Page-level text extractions
==========
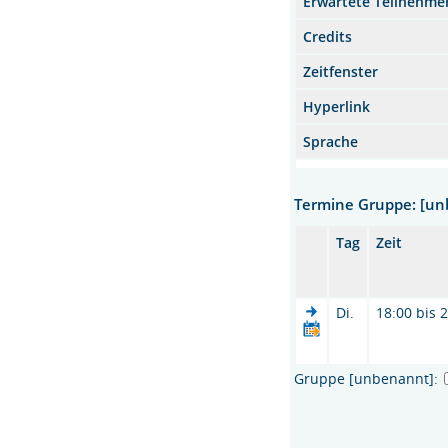
Erwartete Teilnehme
Credits
Zeitfenster
Hyperlink
Sprache
Termine Gruppe: [u
Tag
Zeit
Di.
18:00 bis 
Gruppe [unbenannt]:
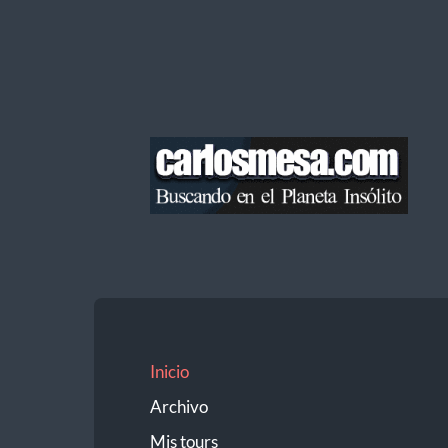
Blog
de
Carlos
Mesa
Inicio
Archivo
Mis tours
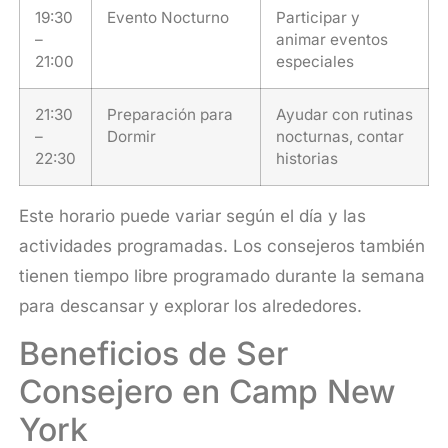
19:30
Evento Nocturno
Participar y
–
animar eventos
21:00
especiales
21:30
Preparación para
Ayudar con rutinas
–
Dormir
nocturnas, contar
22:30
historias
Este horario puede variar según el día y las
actividades programadas. Los consejeros también
tienen tiempo libre programado durante la semana
para descansar y explorar los alrededores.
Beneficios de Ser
Consejero en Camp New
York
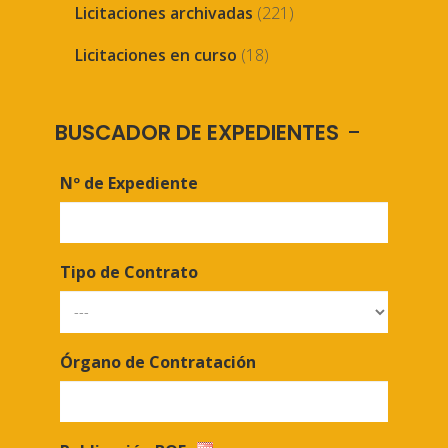
Licitaciones archivadas
(221)
Licitaciones en curso
(18)
BUSCADOR DE EXPEDIENTES
Nº de Expediente
Tipo de Contrato
Órgano de Contratación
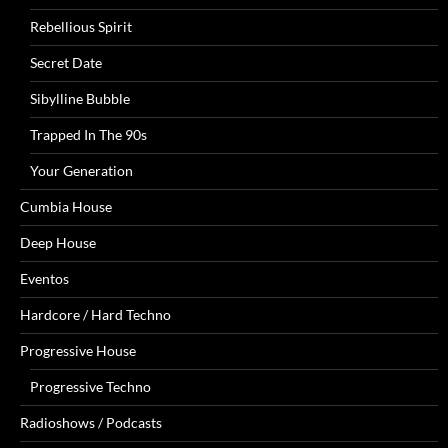
Rebellious Spirit
Secret Date
Sibylline Bubble
Trapped In The 90s
Your Generation
Cumbia House
Deep House
Eventos
Hardcore / Hard Techno
Progressive House
Progressive Techno
Radioshows / Podcasts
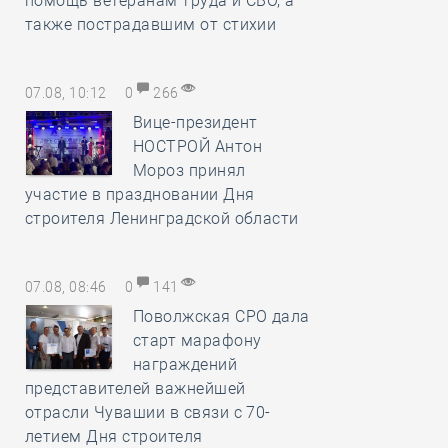
помощь ветеранам труда и СВО, а
также пострадавшим от стихии
07.08, 10:12
0
266
Вице-президент
НОСТРОЙ Антон
Мороз принял
участие в праздновании Дня
строителя Ленинградской области
07.08, 08:46
0
141
Поволжская СРО дала
старт марафону
награждений
представителей важнейшей
отрасли Чувашии в связи с 70-
летием Дня строителя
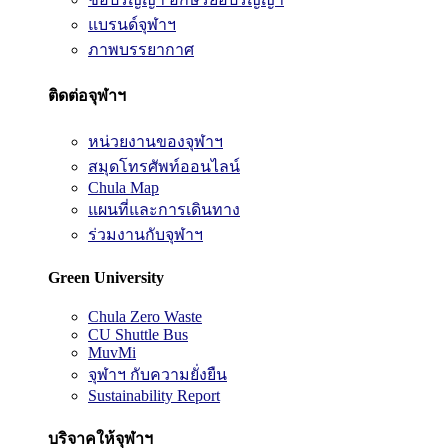
แบรนด์จุฬาฯ
ภาพบรรยากาศ
ติดต่อจุฬาฯ
หน่วยงานของจุฬาฯ
สมุดโทรศัพท์ออนไลน์
Chula Map
แผนที่และการเดินทาง
ร่วมงานกับจุฬาฯ
Green University
Chula Zero Waste
CU Shuttle Bus
MuvMi
จุฬาฯ กับความยั่งยืน
Sustainability Report
บริจาคให้จุฬาฯ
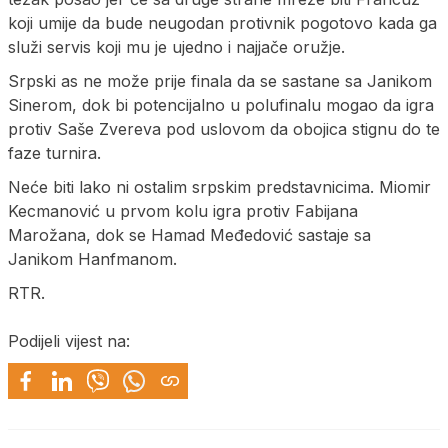
koji umije da bude neugodan protivnik pogotovo kada ga
služi servis koji mu je ujedno i najjače oružje.
Srpski as ne može prije finala da se sastane sa Јanikom
Sinerom, dok bi potencijalno u polufinalu mogao da igra
protiv Saše Zvereva pod uslovom da obojica stignu do te
faze turnira.
Neće biti lako ni ostalim srpskim predstavnicima. Miomir
Kecmanović u prvom kolu igra protiv Fabijana
Marožana, dok se Hamad Međedović sastaje sa
Јanikom Hanfmanom.
RTR.
Podijeli vijest na:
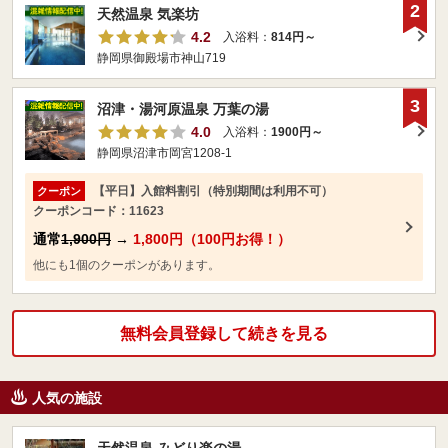
2
天然温泉 気楽坊
4.2
入浴料：
814円～
静岡県御殿場市神山719
3
沼津・湯河原温泉 万葉の湯
4.0
入浴料：
1900円～
静岡県沼津市岡宮1208-1
【平日】入館料割引（特別期間は利用不可）
クーポン
クーポンコード：11623
通常
1,900円
→
1,800円（100円お得！）
他にも1個のクーポンがあります。
無料会員登録して続きを見る
人気の施設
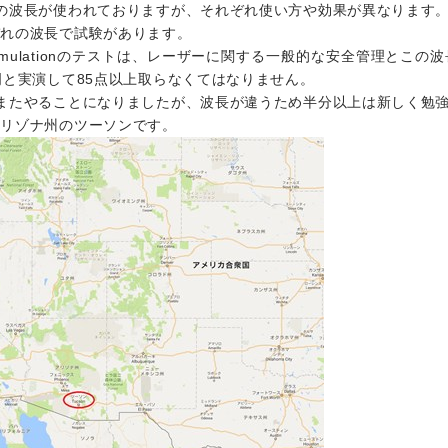
の波長が使われておりますが、それぞれ使い方や効果が異なります
ぞれの波長で試験があります。
l Simulationのテストは、レーザーに関する一般的な安全管理と
明と実演して85点以上取らなくてはなりません。
またやることになりましたが、波長が違うため半分以上は新しく勉
アリゾナ州のツーソンです。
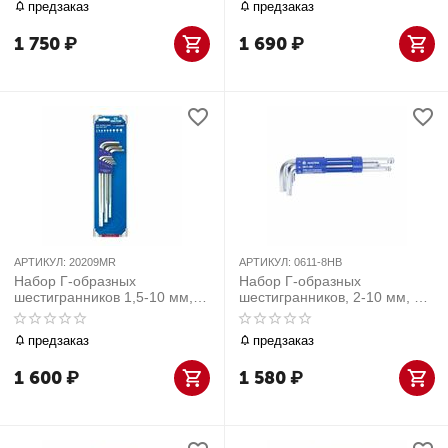
предзаказ
предзаказ
1 750
₽
1 690
₽
АРТИКУЛ:
20209MR
АРТИКУЛ:
0611-8HB
Набор Г-образных
Набор Г-образных
шестигранников 1,5-10 мм, 9
шестигранников, 2-10 мм, 8
предметов
предметов МАСТАК 0611-
8HB
предзаказ
предзаказ
1 600
₽
1 580
₽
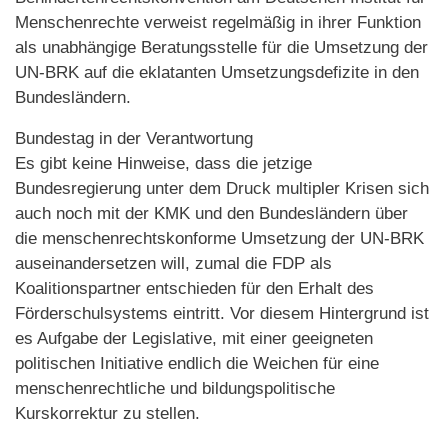
Menschenrechte verweist regelmäßig in ihrer Funktion
als unabhängige Beratungsstelle für die Umsetzung der
UN-BRK auf die eklatanten Umsetzungsdefizite in den
Bundesländern.
Bundestag in der Verantwortung
Es gibt keine Hinweise, dass die jetzige
Bundesregierung unter dem Druck multipler Krisen sich
auch noch mit der KMK und den Bundesländern über
die menschenrechtskonforme Umsetzung der UN-BRK
auseinandersetzen will, zumal die FDP als
Koalitionspartner entschieden für den Erhalt des
Förderschulsystems eintritt. Vor diesem Hintergrund ist
es Aufgabe der Legislative, mit einer geeigneten
politischen Initiative endlich die Weichen für eine
menschenrechtliche und bildungspolitische
Kurskorrektur zu stellen.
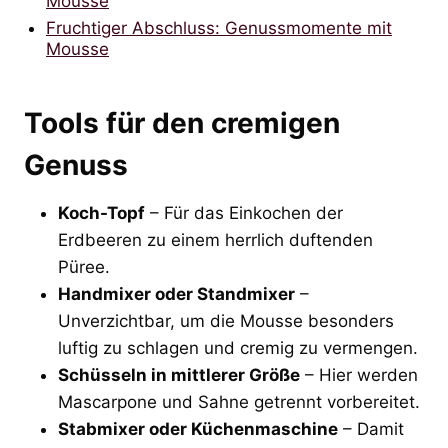
Mousse
Fruchtiger Abschluss: Genussmomente mit
Mousse
Tools für den cremigen
Genuss
Koch-Topf
– Für das Einkochen der
Erdbeeren zu einem herrlich duftenden
Püree.
Handmixer oder Standmixer
–
Unverzichtbar, um die Mousse besonders
luftig zu schlagen und cremig zu vermengen.
Schüsseln in mittlerer Größe
– Hier werden
Mascarpone und Sahne getrennt vorbereitet.
Stabmixer oder Küchenmaschine
– Damit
==========
**TASK DESCRIPTION**
Reproduce nothing but the lines running from the line with "Es gibt keine Hinweise, dass die jetzige" through the end of the records, keeping both end lines and dropping the pictures.

**SOLVED PROBLEM**
Es gibt keine Hinweise, dass die jetzige
Bundesregierung unter dem Druck multipler Krisen sich
auch noch mit der KMK und den Bundesländern über
die menschenrechtskonforme Umsetzung der UN-BRK
auseinandersetzen will, zumal die FDP als
Koalitionspartner entschieden für den Erhalt des
Förderschulsystems eintritt. Vor diesem Hintergrund ist
es Aufgabe der Legislative, mit einer geeigneten
politischen Initiative endlich die Weichen für eine
menschenrechtliche und bildungspolitische
Kurskorrektur zu stellen.
Mousse
Fruchtiger Abschluss: Genussmomente mit
Mousse
Tools für den cremigen
Genuss
Koch-Topf
– Für das Einkochen der
Erdbeeren zu einem herrlich duftenden
Püree.
Handmixer oder Standmixer
–
Unverzichtbar, um die Mousse besonders
luftig zu schlagen und cremig zu vermengen.
Schüsseln in mittlerer Größe
– Hier werden
Mascarpone und Sahne getrennt vorbereitet.
Stabmixer oder Küchenmaschine
– Damit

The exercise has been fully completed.